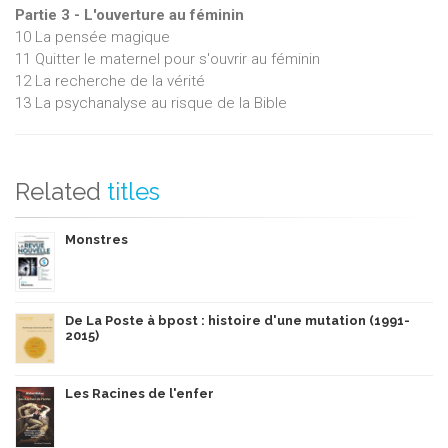
Partie 3 - L'ouverture au féminin
10 La pensée magique
11 Quitter le maternel pour s'ouvrir au féminin
12 La recherche de la vérité
13 La psychanalyse au risque de la Bible
Related
titles
Monstres
De La Poste à bpost : histoire d'une mutation (1991-
2015)
Les Racines de l'enfer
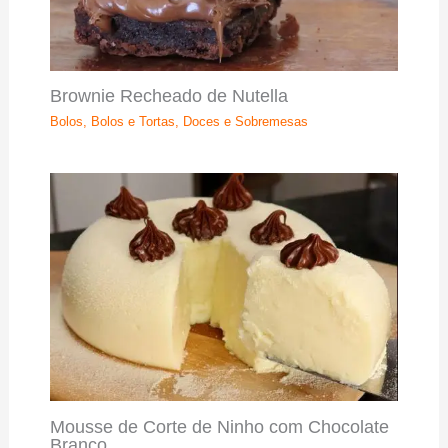
Brownie Recheado de Nutella
Bolos
,
Bolos e Tortas
,
Doces e Sobremesas
Mousse de Corte de Ninho com Chocolate
Branco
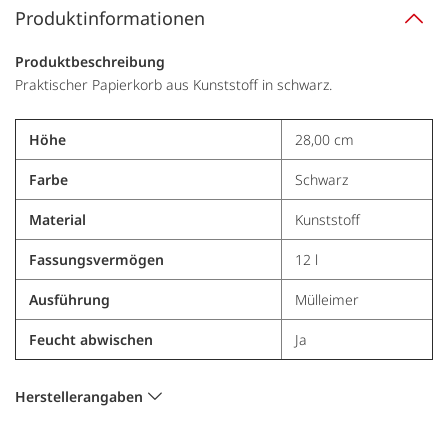
Produktinformationen
Produktbeschreibung
Praktischer Papierkorb aus Kunststoff in schwarz.
Höhe
28,00 cm
Farbe
Schwarz
Material
Kunststoff
Fassungsvermögen
12 l
Ausführung
Mülleimer
Feucht abwischen
Ja
Herstellerangaben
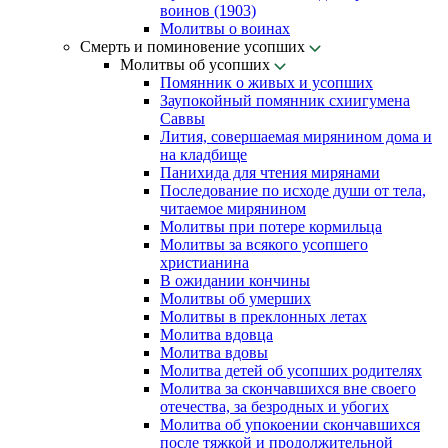
воинов (1903)
Молитвы о воинах
Смерть и поминовение усопших
Молитвы об усопших
Помянник о живых и усопших
Заупокойный помянник схиигумена
Саввы
Лития, совершаемая мирянином дома и
на кладбище
Панихида для чтения мирянами
Последование по исходе души от тела,
читаемое мирянином
Молитвы при потере кормильца
Молитвы за всякого усопшего
христианина
В ожидании кончины
Молитвы об умерших
Молитвы в преклонных летах
Молитва вдовца
Молитва вдовы
Молитва детей об усопших родителях
Молитва за скончавшихся вне своего
отечества, за безродных и убогих
Молитва об упокоении скончавшихся
после тяжкой и продолжительной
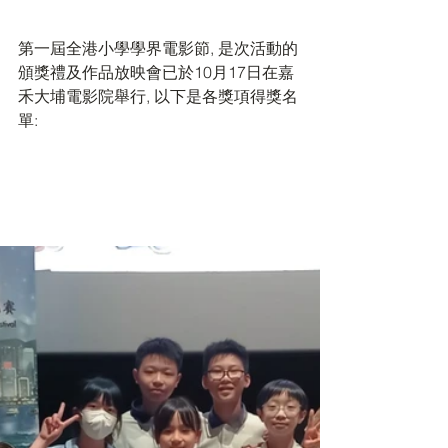
第一屆全港小學學界電影節, 是次活動的
頒獎禮及作品放映會已於10月17日在嘉
禾大埔電影院舉行, 以下是各獎項得獎名
單:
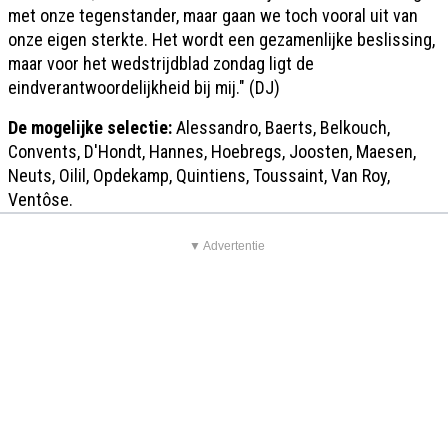
met onze tegenstander, maar gaan we toch vooral uit van
onze eigen sterkte. Het wordt een gezamenlijke beslissing,
maar voor het wedstrijdblad zondag ligt de
eindverantwoordelijkheid bij mij." (DJ)
De mogelijke selectie:
Alessandro, Baerts, Belkouch,
Convents, D'Hondt, Hannes, Hoebregs, Joosten, Maesen,
Neuts, Oilil, Opdekamp, Quintiens, Toussaint, Van Roy,
Ventôse.
▼ Advertentie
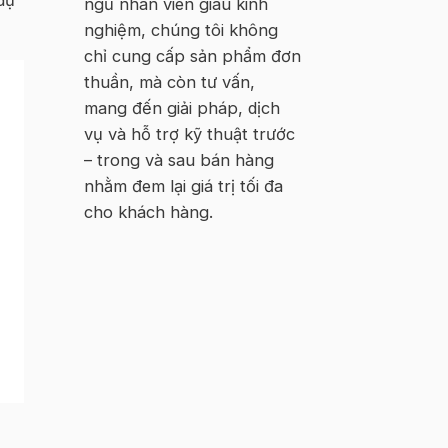
ngũ nhân viên giàu kinh
nghiệm, chúng tôi không
chỉ cung cấp sản phẩm đơn
thuần, mà còn tư vấn,
mang đến giải pháp, dịch
vụ và hỗ trợ kỹ thuật trước
– trong và sau bán hàng
nhằm đem lại giá trị tối đa
cho khách hàng.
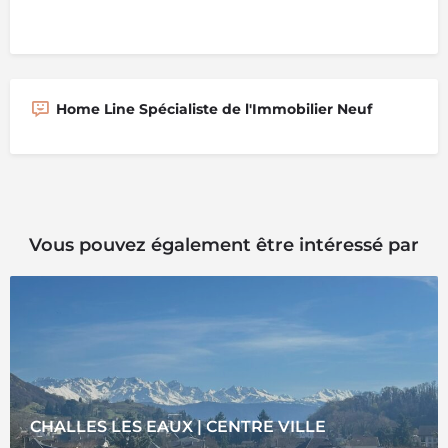
Home Line Spécialiste de l'Immobilier Neuf
Vous pouvez également être intéressé par
CHALLES LES EAUX | CENTRE VILLE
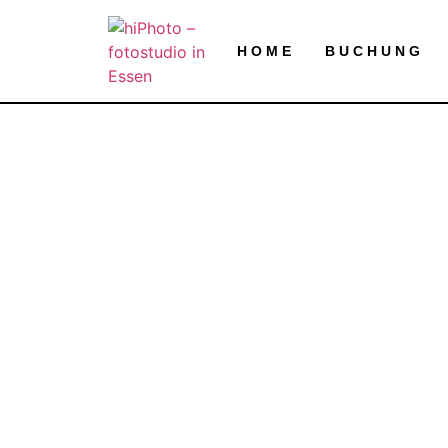
HOME
BUCHUNG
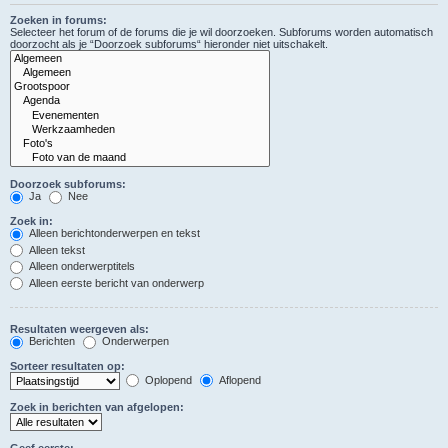
Zoeken in forums:
Selecteer het forum of de forums die je wil doorzoeken. Subforums worden automatisch
doorzocht als je “Doorzoek subforums“ hieronder niet uitschakelt.
Doorzoek subforums:
Ja
Nee
Zoek in:
Alleen berichtonderwerpen en tekst
Alleen tekst
Alleen onderwerptitels
Alleen eerste bericht van onderwerp
Resultaten weergeven als:
Berichten
Onderwerpen
Sorteer resultaten op:
Oplopend
Aflopend
Zoek in berichten van afgelopen:
Geef eerste:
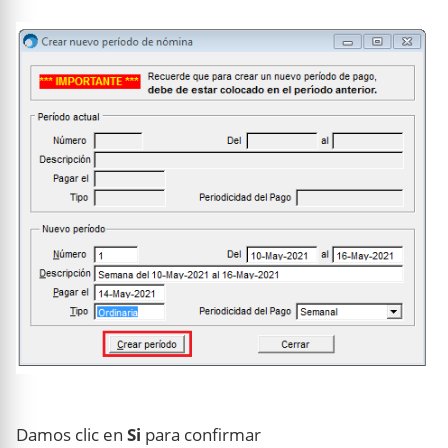
Damos clic en
Si
para confirmar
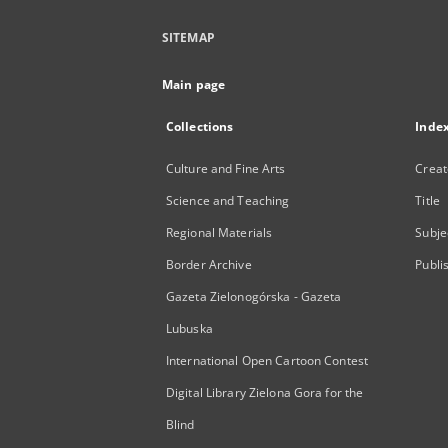
SITEMAP
Main page
Collections
Inde
Culture and Fine Arts
Creat
Science and Teaching
Title
Regional Materials
Subje
Border Archive
Publi
Gazeta Zielonogórska - Gazeta
Lubuska
International Open Cartoon Contest
Digital Library Zielona Gora for the
Blind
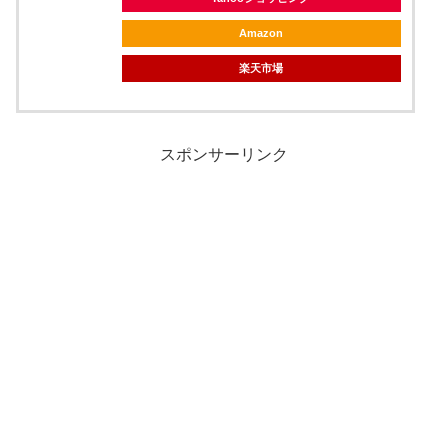
Amazon
楽天市場
スポンサーリンク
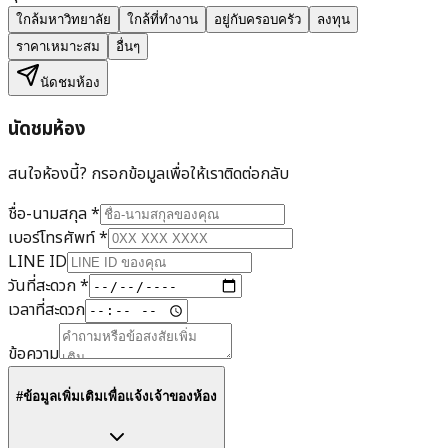
ใกล้มหาวิทยาลัย
ใกล้ที่ทำงาน
อยู่กับครอบครัว
ลงทุน
ราคาเหมาะสม
อื่นๆ
นัดชมห้อง
นัดชมห้อง
สนใจห้องนี้? กรอกข้อมูลเพื่อให้เราติดต่อกลับ
ชื่อ-นามสกุล
*
เบอร์โทรศัพท์
*
LINE ID
วันที่สะดวก
*
เวลาที่สะดวก
ข้อความ
#ข้อมูลเพิ่มเติมเพื่อแจ้งเจ้าของห้อง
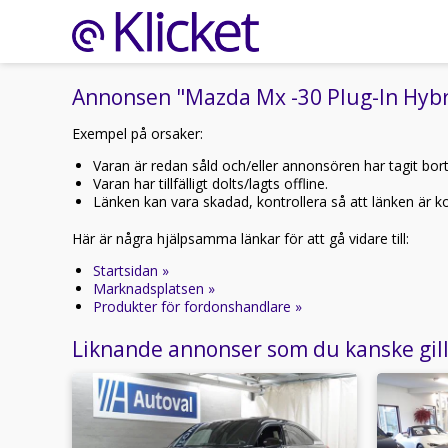
Annonsen "Mazda Mx -30 Plug-In Hybri
Exempel på orsaker:
Varan är redan såld och/eller annonsören har tagit bor
Varan har tillfälligt dolts/lagts offline.
Länken kan vara skadad, kontrollera så att länken är kor
Här är några hjälpsamma länkar för att gå vidare till:
Startsidan »
Marknadsplatsen »
Produkter för fordonshandlare »
Liknande annonser som du kanske gil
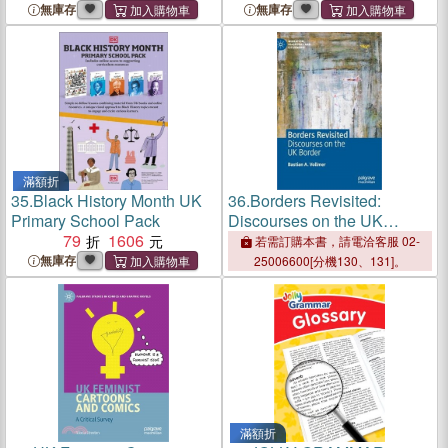
無庫存
無庫存
滿額折
35.
Black History Month UK
36.
Borders Revisited:
Primary School Pack
Discourses on the UK
79
1606
Border
若需訂購本書，請電洽客服 02-
無庫存
25006600[分機130、131]。
滿額折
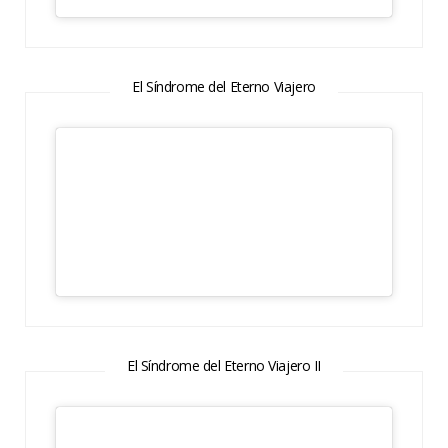
El Síndrome del Eterno Viajero
El Síndrome del Eterno Viajero II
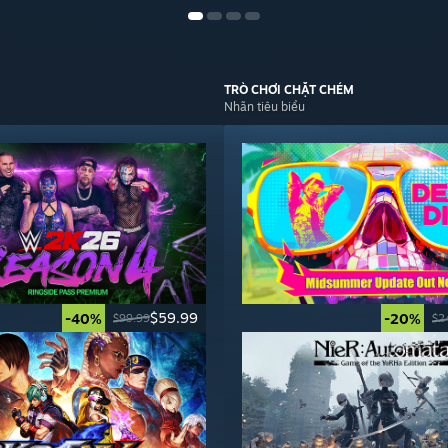
TRÒ CHƠI CHẶT CHÉM
Nhãn tiêu biểu
$59.99
-40%
-20%
$99.99
$2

***

Problem statement
How many lines in this material contain the string "Viajero"? State the number alone.

Task output
2